As vezes a gente se pega tentando planejar a vida. Falta alguma coisa, mas a coisa sempre vai faltar. Poderia fazer isso, mas aquilo também se encaixaria entre as várias possibilidades.
De repente cai no seu colo.
E você meio que decide ir. Tá bom, sei lá, eu vou.
Mal não vai fazer.

Desde então, as coisas parecem estar em outra dimensão.
"Como você tá?!"
Ah, eu tô.
Eu tô.
Eu tô por aqui.
"Mas, o que você tem feito?"
Ah, eu tenho feito.

Para mim essa experiência tem sido assim. Sendo. Tudo muito surreal. Como se fosse, mas não fosse.
De repente você se vê "invadindo" a turma alheia. Num aniversário de um amigo que não é seu, com uma turma que não é sua, numa cidade que não é sua.
Mas você se sente bem. Não gostaria de estar em qualquer outro lugar que não aquele.
Se pega admirando a amizade alheia. Como se dão os laços afetivos, as demonstrações de amor.
Um vai batizar sua filha amanhã. A outra fabrica penduricalhos de cabelo com as sedas que a vó deixou de herança e gosta de pintar as unhas de verde, azul, preto.

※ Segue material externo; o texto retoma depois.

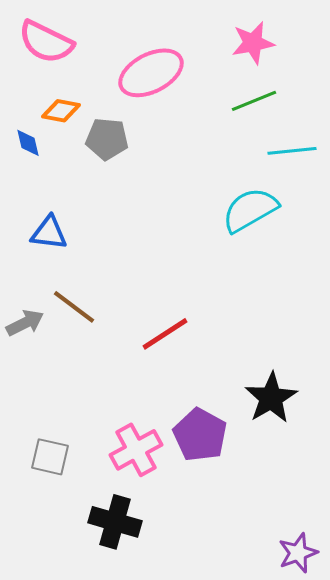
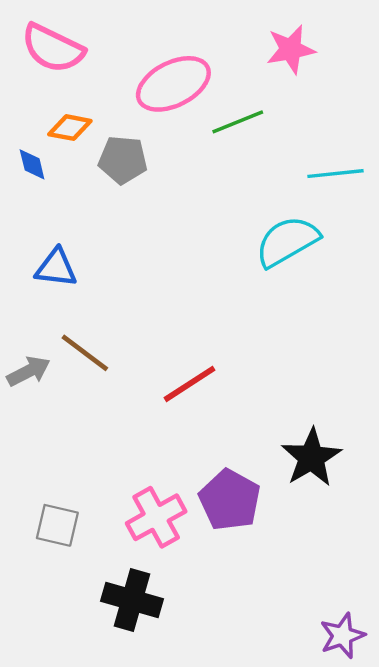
green line: (254, 101) -> (238, 122), moved

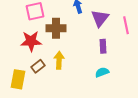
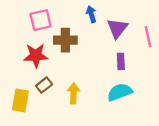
yellow arrow: (59, 60) -> (74, 93), moved
cyan semicircle: (102, 72) -> (120, 92), size x1.5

A outra morou um ano em new york, mas voltou pra ficar com o namorado de quatro anos que ela conheceu num show do Jorge Ben.
E ai você se lembra como e o quanto as pessoas podem ser admiráveis. Como é apaixonante observar os caminhos que a vida toma, muitas vezes involuntariamente, mas com aquele pinguinho de empurrão que você dá, mesmo sem saber que tinha dado.
Tô feliz pra caralho. Satisfeita.
Estou aonde deveria estar, seja lá o que isso significa.

entrelinhas


Juro que buscava não pensar no momento em que vivia, e mergulhar na história de amor de André Gorz e sua Dorine. No conto de fadas da vida real, que como já disse (e provou em seus filmes!) E.Coutinho, pode ser mil vezes mais interessante que a ficção, duas pessoas são sim capazes de serem casadas por 60 anos e ainda assim se amarem e se desejarem tanto, que "nós desejaríamos não sobreviver um à morte do outro. Dissemo-nos sempre, por impossível que seja, que, se tívessemos uma segunda vida, iríamos querer passá-la juntos."

E enquanto me envolvia na história de um amor, lendo "Carta a D.", que Gorz escreveu a ela já no fim da vida, me deparei com uma digressão do intelectual francês sobre si próprio que encaixou-se mais que perfeitamente em mim.

" a vontade de não ser Nada se confunde com a de ser Tudo. É preciso aceitar ser finito: estar aqui e em nenhum outro lugar, agora e não sempre ou nunca [...]; ter apenas esta vida."


Tão simples de ler, mas dificil de viver! Ainda mais para quem, como eu, nasceu apostando corrida com a vida, sempre preocupada em absorver tudo e um pouco mais...tirar o pé do acelerador é mais que necessário, e parece que só mesmo um dia após o outro.

OBS: Carta a D. foi escrito por Gorz um ano antes de ambos cometerem suícidio. Romeu e Julieta? Vida real.